* WHAT IS NEEDED: Print exactly the lines that run from the first line of the material to the line containing "sur 13 mai 2011 à 16 h 49 min", both ends included, and skip the pictures.

* EXTRACTED DATA:
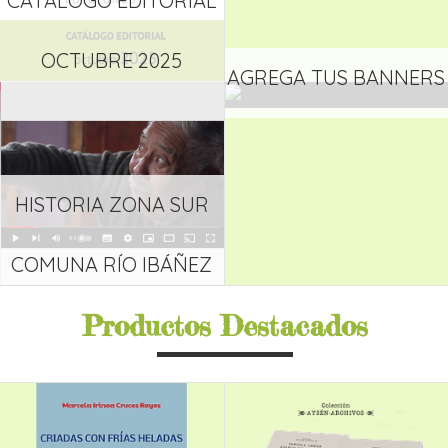
CATÁLOGO EDITORIAL
OCTUBRE 2025
AGREGA TUS BANNERS
HISTORIA ZONA SUR
COMUNA RÍO IBÁÑEZ
Productos Destacados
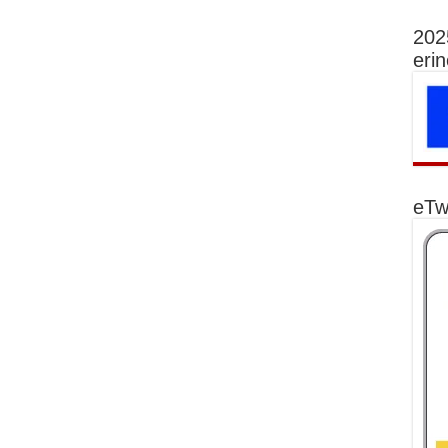
202
eri
eTw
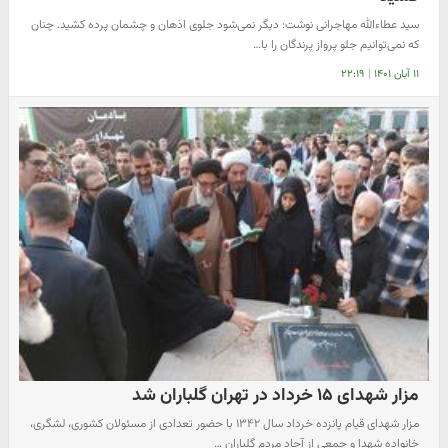
سید عطاءالله مهاجرانی نوشت: دیگر نمی‌شود جلوی اذهان و چشمان پرده کشید. چنان
که نمی‌توانیم جلو پرواز پرندگان را با…
۱۱ آبان ۱۴۰۱
|
۲۲:۱۹
مزار شهدای ۱۵ خرداد در تهران گلباران شد
مزار شهدای قیام پانزده خرداد سال ۱۳۴۲ با حضور تعدادی از مسئولان کشوری، لشگری،
خانواده شهدا و جمعی از آحاد مردم گلباران …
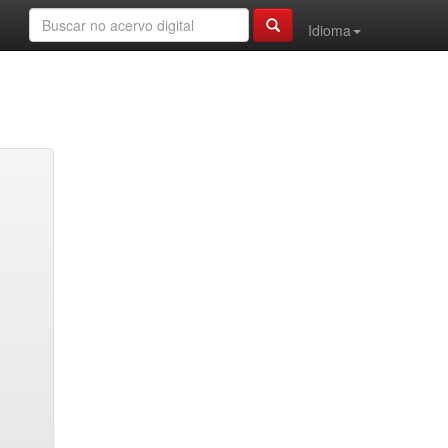
Idioma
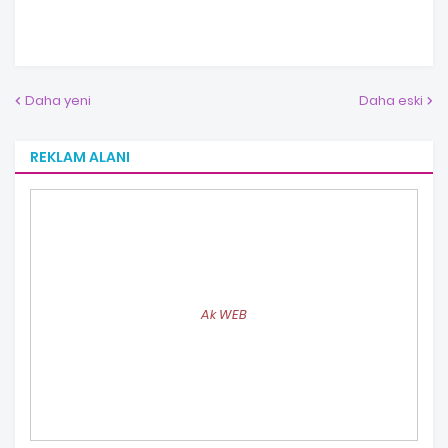
Daha yeni
Daha eski
REKLAM ALANI
Ak WEB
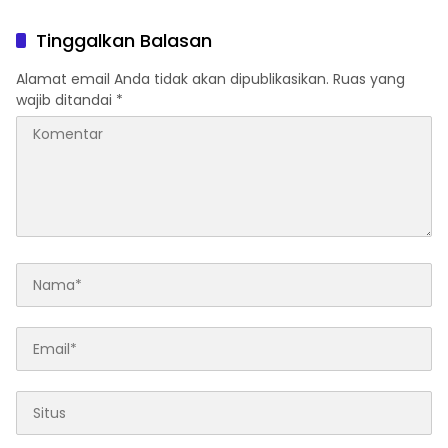
Olahraga Lembata,
Sukseskan Turnamen Bola
Tinggalkan Balasan
Voli
Alamat email Anda tidak akan dipublikasikan.
Ruas yang
wajib ditandai
*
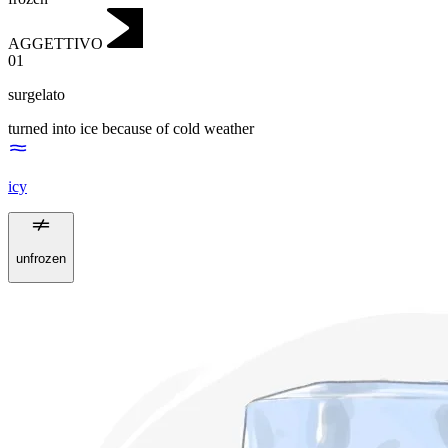
AGGETTIVO
01
surgelato
turned into ice because of cold weather
icy
unfrozen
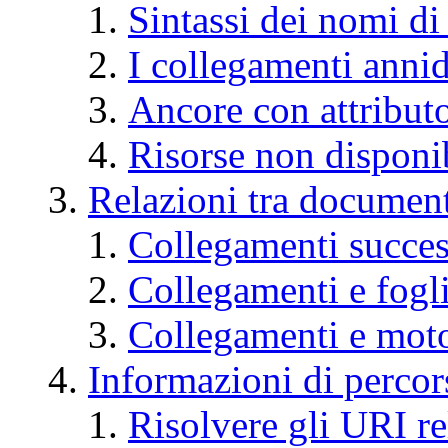
Sintassi dei nomi di
I collegamenti annid
Ancore con attribut
Risorse non disponib
Relazioni tra document
Collegamenti succes
Collegamenti e fogli 
Collegamenti e motor
Informazioni di percor
Risolvere gli URI re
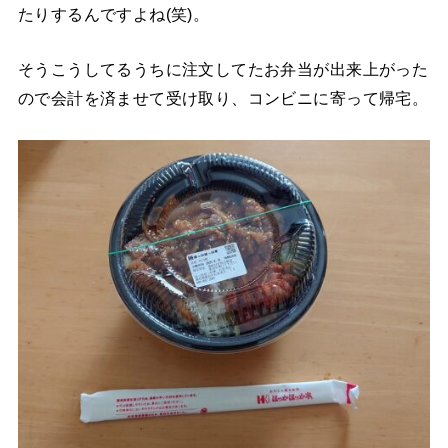
たりするんですよね(笑)。
そうこうしてるうちに注文してたお弁当が出来上がった
ので会計を済ませて受け取り、コンビニに寄って帰宅。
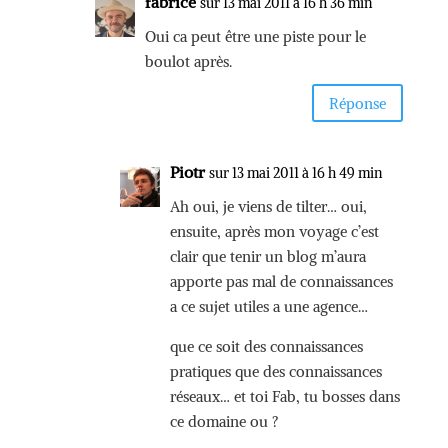
fabrice
sur 13 mai 2011 à 16 h 36 min
Oui ca peut être une piste pour le
boulot après.
Réponse
Piotr
sur 13 mai 2011 à 16 h 49 min
Ah oui, je viens de tilter… oui,
ensuite, après mon voyage c’est
clair que tenir un blog m’aura
apporte pas mal de connaissances
a ce sujet utiles a une agence…
que ce soit des connaissances
pratiques que des connaissances
réseaux… et toi Fab, tu bosses dans
ce domaine ou ?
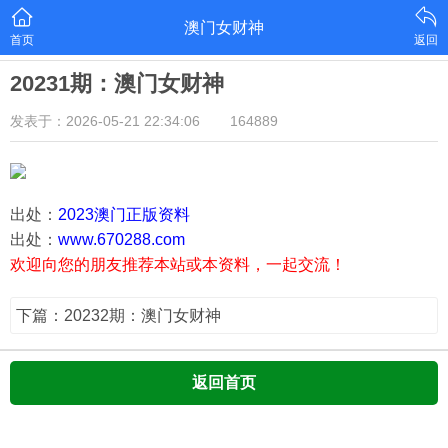
澳门女财神
首页
返回
20231期：澳门女财神
发表于：2026-05-21 22:34:06
164889
出处：
2023澳门正版资料
出处：
www.670288.com
欢迎向您的朋友推荐本站或本资料，一起交流！
下篇：20232期：澳门女财神
返回首页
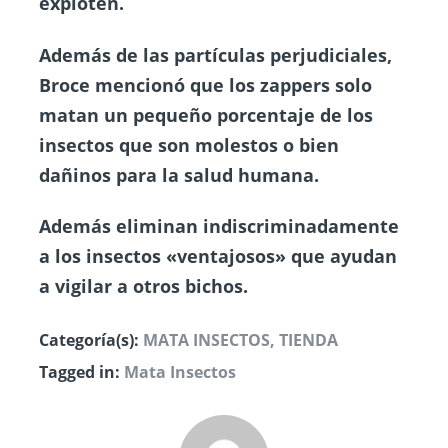
exploten.
Además de las partículas perjudiciales,
Broce mencionó que los zappers solo
matan un pequeño porcentaje de los
insectos que son molestos o bien
dañinos para la salud humana.
Además eliminan indiscriminadamente
a los insectos «ventajosos» que ayudan
a vigilar a otros bichos.
Categoría(s):
MATA INSECTOS
,
TIENDA
Tagged in:
Mata Insectos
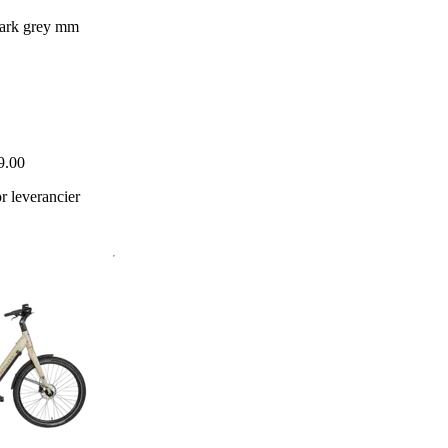
dark grey mm
9.00
 leverancier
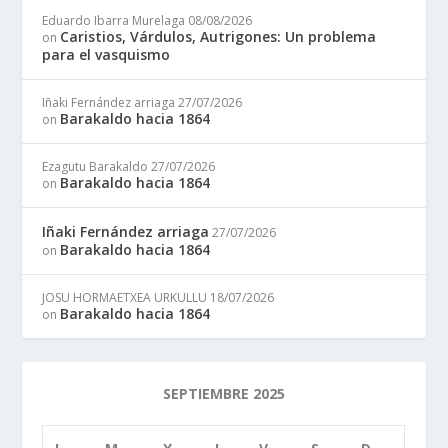
Eduardo Ibarra Murelaga
08/08/2026
Caristios, Várdulos, Autrigones: Un problema
on
para el vasquismo
Iñaki Fernández arriaga
27/07/2026
Barakaldo hacia 1864
on
Ezagutu Barakaldo
27/07/2026
Barakaldo hacia 1864
on
Iñaki Fernández arriaga
27/07/2026
Barakaldo hacia 1864
on
JOSU HORMAETXEA URKULLU
18/07/2026
Barakaldo hacia 1864
on
SEPTIEMBRE 2025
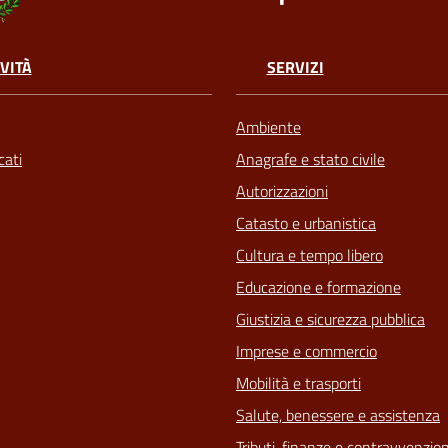
VITÀ
SERVIZI
Ambiente
ati
Anagrafe e stato civile
Autorizzazioni
Catasto e urbanistica
Cultura e tempo libero
Educazione e formazione
Giustizia e sicurezza pubblica
Imprese e commercio
Mobilità e trasporti
Salute, benessere e assistenza
Tributi, finanze e contravvenzion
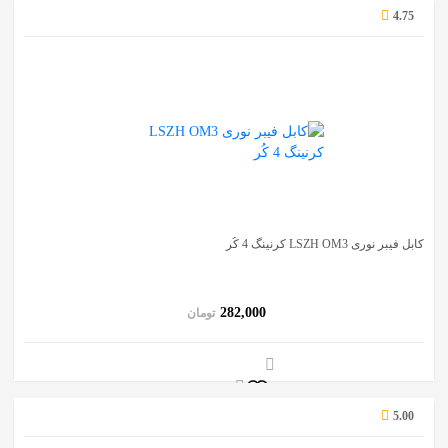
4.75
کابل فیبر نوری LSZH OM3 کرنینگ 4 کُر
282,000
تومان
5.00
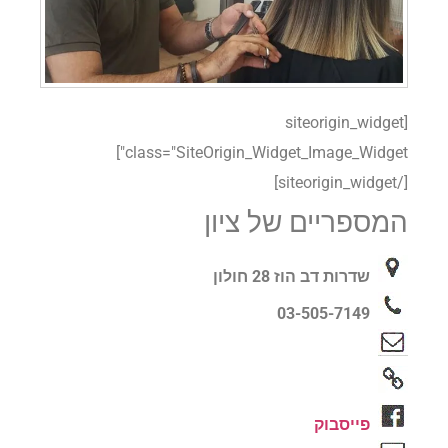
[siteorigin_widget
class="SiteOrigin_Widget_Image_Widget"]
[/siteorigin_widget]
המספריים של ציון
שדרות דב הוז 28 חולון
03-505-7149
פייסבוק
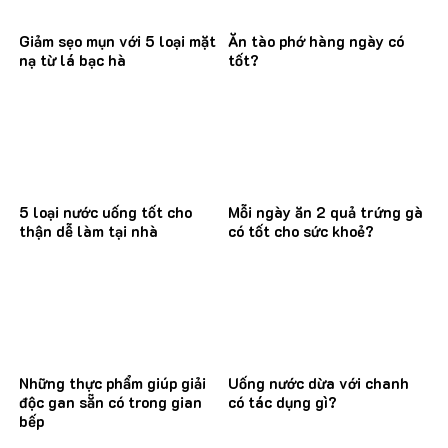
Giảm sẹo mụn với 5 loại mặt
Ăn tào phớ hàng ngày có
nạ từ lá bạc hà
tốt?
5 loại nước uống tốt cho
Mỗi ngày ăn 2 quả trứng gà
thận dễ làm tại nhà
có tốt cho sức khoẻ?
Những thực phẩm giúp giải
Uống nước dừa với chanh
độc gan sẵn có trong gian
có tác dụng gì?
bếp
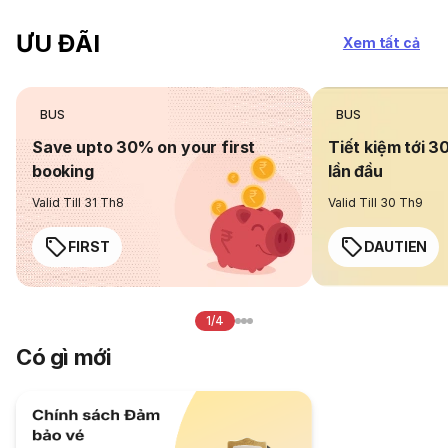
ƯU ĐÃI
Xem tất cả
BUS
BUS
Save upto 30% on your first
Tiết kiệm tới 3
booking
lần đầu
Valid Till 31 Th8
Valid Till 30 Th9
FIRST
DAUTIEN
1/4
Có gì mới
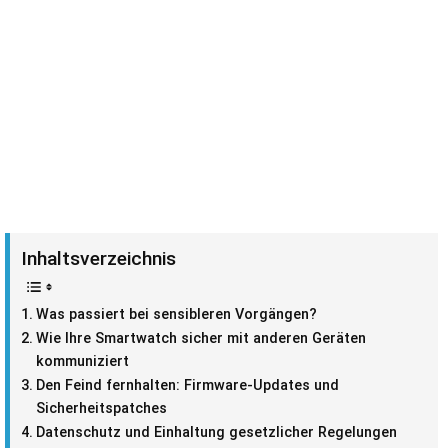
Inhaltsverzeichnis
Was passiert bei sensibleren Vorgängen?
Wie Ihre Smartwatch sicher mit anderen Geräten
kommuniziert
Den Feind fernhalten: Firmware-Updates und
Sicherheitspatches
Datenschutz und Einhaltung gesetzlicher Regelungen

* ANSWER FOR THE TASK:
CATÁLOGO EDITORIAL
OCTUBRE 2025
AGREGA TUS BANNERS
HISTORIA ZONA SUR
COMUNA RÍO IBÁÑEZ
Productos Destacados
202
eri
eTw
سید عطاءالله مهاجرانی نوشت: دیگر نمی‌شود جلوی اذهان و چشمان پرده کشید. چنان
که نمی‌توانیم جلو پرواز پرندگان را با…
۱۱ آبان ۱۴۰۱
|
۲۲:۱۹
مزار شهدای ۱۵ خرداد در تهران گلباران شد
مزار شهدای قیام پانزده خرداد سال ۱۳۴۲ با حضور تعدادی از مسئولان کشوری، لشگری،
خانواده شهدا و جمعی از آحاد مردم گلباران …
Idioma
Daha yeni
Daha eski
REKLAM ALANI
Ak WEB
Olahraga Lembata,
Sukseskan Turnamen Bola
Tinggalkan Balasan
Voli
Alamat email Anda tidak akan dipublikasikan.
Ruas yang
wajib ditandai
*
AGGETTIVO
01
surgelato
turned into ice because of cold weather
icy
unfrozen
Sintassi dei nomi di
I collegamenti annid
Ancore con attribut
Risorse non disponib
Relazioni tra document
Collegamenti succes
Collegamenti e fogli 
Collegamenti e motor
Informazioni di percor
Risolvere gli URI re
たりするんですよね(笑)。
そうこうしてるうちに注文してたお弁当が出来上がった
ので会計を済ませて受け取り、コンビニに寄って帰宅。
fabrice
sur 13 mai 2011 à 16 h 36 min
Oui ca peut être une piste pour le
boulot après.
Réponse
Piotr
sur 13 mai 2011 à 16 h 49 min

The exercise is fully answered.